Sostegno alle famiglie, alle politiche per le sicurezze e al futuro assetto del quartiere Madonnina, sono i temi dei tre ordini del giorno respinti. In particolare, la mozione presentata da Alberto Bosi (Alternativa Popolare) chiedeva all’Amministrazione di rendere più eque le tariffe per i servizi per le famiglie con figli a carico, verificando l’ipotesi di introdurre, sperimentalmente, il “fattore famiglia comunale”, a integrazione dell’Isee. “Si tratta di un fattore – ha spiegato Bosi – che, tramite un coefficiente, permette di tenere maggiormente conto dei bisogni del nucleo familiare, aiutando quindi le famiglie più povere della nostra città”. La mozione presentata da Giovanni Bertoldi (Lega Modena) invitava l’Amministrazione a stanziare più risorse economiche sulla sicurezza.
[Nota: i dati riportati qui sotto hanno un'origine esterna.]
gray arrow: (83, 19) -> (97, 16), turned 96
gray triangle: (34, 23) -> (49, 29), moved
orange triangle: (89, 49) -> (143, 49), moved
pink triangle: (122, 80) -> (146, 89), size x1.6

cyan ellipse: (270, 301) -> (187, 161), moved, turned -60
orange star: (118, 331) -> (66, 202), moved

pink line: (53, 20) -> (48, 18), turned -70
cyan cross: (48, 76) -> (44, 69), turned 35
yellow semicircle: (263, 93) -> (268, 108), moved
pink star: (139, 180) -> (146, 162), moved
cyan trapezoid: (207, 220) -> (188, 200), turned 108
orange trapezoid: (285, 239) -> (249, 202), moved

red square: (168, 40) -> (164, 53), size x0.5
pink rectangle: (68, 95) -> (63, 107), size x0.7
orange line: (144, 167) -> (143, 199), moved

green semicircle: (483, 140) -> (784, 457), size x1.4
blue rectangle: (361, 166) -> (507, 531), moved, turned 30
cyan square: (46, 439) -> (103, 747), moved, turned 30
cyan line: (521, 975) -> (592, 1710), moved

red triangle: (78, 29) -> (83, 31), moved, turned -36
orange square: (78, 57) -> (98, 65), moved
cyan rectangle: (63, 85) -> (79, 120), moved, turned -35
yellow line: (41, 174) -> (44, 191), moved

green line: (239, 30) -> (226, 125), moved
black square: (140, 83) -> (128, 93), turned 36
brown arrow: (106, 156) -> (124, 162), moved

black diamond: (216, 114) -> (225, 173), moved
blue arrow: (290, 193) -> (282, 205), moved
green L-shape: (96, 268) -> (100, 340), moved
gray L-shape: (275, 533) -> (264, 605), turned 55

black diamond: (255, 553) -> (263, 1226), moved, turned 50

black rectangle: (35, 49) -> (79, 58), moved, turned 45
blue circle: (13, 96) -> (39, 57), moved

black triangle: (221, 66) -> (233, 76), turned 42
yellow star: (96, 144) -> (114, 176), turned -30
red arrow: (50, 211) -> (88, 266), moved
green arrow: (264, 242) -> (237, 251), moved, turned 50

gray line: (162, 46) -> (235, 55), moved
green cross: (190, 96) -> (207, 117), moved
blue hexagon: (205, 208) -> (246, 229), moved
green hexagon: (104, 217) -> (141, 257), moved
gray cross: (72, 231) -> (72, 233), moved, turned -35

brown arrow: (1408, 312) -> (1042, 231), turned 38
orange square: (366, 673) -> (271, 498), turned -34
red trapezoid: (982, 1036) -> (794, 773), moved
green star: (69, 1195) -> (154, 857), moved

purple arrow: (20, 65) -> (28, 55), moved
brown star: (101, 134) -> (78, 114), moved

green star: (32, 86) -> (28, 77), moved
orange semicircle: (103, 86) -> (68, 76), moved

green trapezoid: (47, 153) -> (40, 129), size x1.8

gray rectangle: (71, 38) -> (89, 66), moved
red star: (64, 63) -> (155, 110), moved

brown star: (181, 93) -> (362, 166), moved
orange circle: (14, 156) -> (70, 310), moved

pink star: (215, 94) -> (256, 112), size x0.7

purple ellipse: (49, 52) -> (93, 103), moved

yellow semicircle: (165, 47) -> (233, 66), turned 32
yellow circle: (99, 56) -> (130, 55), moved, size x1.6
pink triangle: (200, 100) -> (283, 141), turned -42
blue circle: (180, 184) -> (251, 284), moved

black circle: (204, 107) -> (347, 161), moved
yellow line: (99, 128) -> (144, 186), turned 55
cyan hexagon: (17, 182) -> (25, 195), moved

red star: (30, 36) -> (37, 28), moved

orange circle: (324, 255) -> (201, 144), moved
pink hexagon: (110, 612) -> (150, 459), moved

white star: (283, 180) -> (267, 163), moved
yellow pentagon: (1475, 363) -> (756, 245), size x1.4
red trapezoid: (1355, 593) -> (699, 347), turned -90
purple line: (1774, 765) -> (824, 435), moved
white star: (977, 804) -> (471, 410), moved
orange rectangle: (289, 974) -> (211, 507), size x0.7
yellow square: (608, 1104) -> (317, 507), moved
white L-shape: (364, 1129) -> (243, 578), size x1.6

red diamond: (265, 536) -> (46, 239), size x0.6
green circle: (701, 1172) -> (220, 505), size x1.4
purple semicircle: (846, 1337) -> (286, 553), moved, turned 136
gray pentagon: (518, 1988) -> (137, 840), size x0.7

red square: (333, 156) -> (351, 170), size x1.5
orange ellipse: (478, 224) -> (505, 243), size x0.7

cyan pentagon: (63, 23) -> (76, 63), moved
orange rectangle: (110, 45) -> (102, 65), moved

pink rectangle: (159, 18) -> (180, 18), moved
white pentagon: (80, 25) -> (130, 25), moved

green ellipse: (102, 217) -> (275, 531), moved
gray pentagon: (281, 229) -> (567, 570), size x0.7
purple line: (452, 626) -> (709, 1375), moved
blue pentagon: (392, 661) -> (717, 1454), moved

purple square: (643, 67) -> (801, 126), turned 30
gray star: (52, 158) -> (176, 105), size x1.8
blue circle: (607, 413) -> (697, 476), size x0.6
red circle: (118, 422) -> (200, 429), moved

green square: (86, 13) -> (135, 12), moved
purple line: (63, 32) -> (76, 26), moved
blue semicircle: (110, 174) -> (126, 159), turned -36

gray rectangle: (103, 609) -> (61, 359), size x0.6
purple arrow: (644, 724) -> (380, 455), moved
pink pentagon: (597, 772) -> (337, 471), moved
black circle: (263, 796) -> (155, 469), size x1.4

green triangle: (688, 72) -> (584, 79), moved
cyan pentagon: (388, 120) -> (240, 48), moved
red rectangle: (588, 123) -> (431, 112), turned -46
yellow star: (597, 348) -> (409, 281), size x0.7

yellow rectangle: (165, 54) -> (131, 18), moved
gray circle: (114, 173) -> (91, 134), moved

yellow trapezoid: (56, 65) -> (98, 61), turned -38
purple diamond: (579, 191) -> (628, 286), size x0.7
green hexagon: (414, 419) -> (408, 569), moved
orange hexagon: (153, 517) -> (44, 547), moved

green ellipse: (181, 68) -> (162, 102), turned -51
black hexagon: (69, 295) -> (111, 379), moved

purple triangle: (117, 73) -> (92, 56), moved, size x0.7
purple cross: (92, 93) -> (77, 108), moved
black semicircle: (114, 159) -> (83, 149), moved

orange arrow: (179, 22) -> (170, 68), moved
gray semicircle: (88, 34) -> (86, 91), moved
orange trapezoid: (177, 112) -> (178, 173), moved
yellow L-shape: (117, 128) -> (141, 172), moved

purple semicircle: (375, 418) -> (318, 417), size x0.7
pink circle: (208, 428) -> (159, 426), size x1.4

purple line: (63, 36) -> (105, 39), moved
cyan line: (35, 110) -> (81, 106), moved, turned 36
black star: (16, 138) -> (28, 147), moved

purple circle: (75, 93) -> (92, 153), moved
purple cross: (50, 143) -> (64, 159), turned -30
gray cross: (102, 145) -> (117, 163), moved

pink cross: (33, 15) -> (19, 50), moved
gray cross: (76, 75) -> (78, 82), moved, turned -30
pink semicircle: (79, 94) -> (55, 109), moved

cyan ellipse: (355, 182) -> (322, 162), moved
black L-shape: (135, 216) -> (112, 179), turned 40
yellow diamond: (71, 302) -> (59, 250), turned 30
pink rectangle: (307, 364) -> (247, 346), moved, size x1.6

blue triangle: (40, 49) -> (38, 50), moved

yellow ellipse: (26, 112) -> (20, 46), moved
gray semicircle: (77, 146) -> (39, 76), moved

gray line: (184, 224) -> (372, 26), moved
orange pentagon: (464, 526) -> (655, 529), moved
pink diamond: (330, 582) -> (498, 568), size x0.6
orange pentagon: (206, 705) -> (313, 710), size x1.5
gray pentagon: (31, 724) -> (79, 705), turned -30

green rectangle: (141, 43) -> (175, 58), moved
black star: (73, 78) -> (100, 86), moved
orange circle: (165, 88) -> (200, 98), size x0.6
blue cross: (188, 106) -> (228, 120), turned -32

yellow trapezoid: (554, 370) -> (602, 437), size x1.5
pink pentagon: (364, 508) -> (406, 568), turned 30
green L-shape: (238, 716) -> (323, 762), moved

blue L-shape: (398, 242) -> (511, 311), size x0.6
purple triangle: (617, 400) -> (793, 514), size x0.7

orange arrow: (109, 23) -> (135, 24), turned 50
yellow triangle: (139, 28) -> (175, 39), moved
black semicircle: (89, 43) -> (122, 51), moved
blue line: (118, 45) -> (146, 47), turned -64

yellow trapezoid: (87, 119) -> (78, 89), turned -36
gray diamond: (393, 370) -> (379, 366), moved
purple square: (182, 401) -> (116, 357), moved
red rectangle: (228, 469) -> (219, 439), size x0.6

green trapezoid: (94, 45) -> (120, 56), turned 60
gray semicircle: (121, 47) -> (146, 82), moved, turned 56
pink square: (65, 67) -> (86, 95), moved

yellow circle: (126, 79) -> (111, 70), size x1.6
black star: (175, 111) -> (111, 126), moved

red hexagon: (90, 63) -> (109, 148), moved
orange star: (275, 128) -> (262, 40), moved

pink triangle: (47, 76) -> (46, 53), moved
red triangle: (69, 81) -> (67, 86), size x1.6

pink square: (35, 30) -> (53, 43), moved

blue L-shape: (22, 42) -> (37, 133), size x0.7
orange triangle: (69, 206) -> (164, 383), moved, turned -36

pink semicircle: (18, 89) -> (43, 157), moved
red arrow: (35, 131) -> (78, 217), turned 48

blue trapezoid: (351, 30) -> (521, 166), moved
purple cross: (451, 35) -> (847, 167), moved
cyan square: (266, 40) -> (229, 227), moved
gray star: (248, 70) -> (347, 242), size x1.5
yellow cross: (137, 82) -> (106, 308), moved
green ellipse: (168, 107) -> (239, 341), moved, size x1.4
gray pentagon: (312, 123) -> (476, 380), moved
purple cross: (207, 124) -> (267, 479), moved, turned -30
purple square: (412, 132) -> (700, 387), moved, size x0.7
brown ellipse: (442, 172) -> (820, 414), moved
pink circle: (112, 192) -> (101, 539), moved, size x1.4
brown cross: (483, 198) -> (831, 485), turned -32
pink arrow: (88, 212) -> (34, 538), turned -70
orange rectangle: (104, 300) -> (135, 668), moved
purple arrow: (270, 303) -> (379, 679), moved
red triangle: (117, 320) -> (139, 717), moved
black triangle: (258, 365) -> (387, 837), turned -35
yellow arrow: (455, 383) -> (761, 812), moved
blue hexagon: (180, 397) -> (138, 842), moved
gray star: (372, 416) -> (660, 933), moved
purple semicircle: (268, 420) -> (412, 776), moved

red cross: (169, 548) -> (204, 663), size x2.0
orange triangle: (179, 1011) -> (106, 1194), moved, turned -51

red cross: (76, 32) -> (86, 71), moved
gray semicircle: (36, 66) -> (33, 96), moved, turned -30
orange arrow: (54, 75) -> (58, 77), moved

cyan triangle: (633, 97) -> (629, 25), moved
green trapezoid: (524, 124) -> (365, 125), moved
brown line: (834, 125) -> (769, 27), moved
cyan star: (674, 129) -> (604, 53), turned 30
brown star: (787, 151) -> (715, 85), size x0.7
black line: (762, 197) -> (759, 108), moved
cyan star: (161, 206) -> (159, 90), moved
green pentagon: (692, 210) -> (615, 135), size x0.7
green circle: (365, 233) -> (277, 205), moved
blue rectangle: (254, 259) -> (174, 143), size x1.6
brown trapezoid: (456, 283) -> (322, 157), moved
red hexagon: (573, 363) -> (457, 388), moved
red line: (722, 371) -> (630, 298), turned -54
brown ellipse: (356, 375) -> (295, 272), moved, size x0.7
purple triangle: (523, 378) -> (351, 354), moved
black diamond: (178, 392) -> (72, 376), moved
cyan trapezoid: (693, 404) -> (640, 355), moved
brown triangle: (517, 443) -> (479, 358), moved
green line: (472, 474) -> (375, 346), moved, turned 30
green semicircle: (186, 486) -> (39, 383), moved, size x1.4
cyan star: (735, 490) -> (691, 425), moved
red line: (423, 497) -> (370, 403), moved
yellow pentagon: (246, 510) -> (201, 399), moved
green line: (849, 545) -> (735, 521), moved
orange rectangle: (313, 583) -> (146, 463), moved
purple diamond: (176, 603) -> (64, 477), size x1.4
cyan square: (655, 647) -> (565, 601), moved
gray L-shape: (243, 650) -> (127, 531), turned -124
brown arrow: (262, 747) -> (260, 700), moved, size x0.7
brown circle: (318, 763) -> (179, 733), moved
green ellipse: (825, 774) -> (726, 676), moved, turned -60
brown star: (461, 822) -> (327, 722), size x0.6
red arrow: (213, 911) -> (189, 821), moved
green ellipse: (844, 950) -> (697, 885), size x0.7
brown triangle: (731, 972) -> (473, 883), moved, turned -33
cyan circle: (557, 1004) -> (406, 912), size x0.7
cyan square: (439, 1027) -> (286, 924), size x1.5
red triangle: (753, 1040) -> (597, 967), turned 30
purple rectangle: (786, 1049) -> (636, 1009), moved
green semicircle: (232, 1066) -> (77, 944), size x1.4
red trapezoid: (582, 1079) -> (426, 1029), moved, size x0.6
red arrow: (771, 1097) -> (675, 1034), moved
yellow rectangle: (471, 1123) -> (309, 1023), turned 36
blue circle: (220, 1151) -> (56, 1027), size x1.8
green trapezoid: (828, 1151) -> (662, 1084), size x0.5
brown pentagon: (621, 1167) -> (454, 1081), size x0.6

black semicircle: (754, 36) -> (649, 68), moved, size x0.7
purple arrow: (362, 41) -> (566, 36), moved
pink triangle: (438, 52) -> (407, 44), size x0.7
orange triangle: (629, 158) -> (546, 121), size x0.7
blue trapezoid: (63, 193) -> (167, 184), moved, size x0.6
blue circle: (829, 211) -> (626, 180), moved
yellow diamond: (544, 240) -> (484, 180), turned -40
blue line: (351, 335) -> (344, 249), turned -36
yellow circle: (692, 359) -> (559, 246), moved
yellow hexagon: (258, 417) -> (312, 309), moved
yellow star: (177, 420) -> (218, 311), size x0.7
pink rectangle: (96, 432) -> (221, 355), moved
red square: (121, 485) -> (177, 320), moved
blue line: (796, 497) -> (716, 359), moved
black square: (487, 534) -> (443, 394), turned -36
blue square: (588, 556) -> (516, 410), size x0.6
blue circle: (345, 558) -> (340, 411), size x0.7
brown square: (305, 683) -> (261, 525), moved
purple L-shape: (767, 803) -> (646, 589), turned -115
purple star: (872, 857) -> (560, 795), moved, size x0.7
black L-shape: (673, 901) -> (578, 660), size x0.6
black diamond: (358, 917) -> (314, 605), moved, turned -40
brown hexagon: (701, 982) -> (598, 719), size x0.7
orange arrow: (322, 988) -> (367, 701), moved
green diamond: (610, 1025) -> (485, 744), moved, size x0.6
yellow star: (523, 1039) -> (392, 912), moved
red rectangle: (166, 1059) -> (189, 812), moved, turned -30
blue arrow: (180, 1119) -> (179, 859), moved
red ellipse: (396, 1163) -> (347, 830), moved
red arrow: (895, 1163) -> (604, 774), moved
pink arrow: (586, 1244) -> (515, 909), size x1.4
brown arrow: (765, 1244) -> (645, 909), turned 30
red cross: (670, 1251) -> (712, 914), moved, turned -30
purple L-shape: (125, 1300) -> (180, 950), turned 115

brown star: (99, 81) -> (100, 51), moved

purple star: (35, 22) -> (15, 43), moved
Il capogruppo ha spiegato che, “nonostante la criminalità a Modena sia in drammatico aumento, il Comune riduce progressivamente le risorse economiche a favore della Polizia locale”. Pertanto, l’atto chiede di “invertire” questa tendenza e assicurare un più efficace contrasto alla criminalità, avviando iniziative per aumentare gli investimenti sulla sicurezza e ampliare i fondi destinati alla Polizia locale. Infine, la mozione illustrata da Andrea Giordani (Movimento 5 stelle) chiedeva di migliorare, attraverso studi e progetti partecipati, il futuro assetto del quartiere Madonnina. In particolare, è stato chiesto di riservare priorità alla demolizione del cavalcavia della ex ferrovia, con il conseguente recupero della visione della Ghirlandina e dell’area interessata (destinandola a piazza pedonale e servizi di livello). Il documento, inoltre, oltre a chiedere di individuare possibili forme di finanziamento per gli interventi di rigenerazione pubblici e privati, invita a valorizzare gli elementi architettonici di qualità presenti nel tragitto verso il centro storico (come gli edifici liberty di via Tabacchi).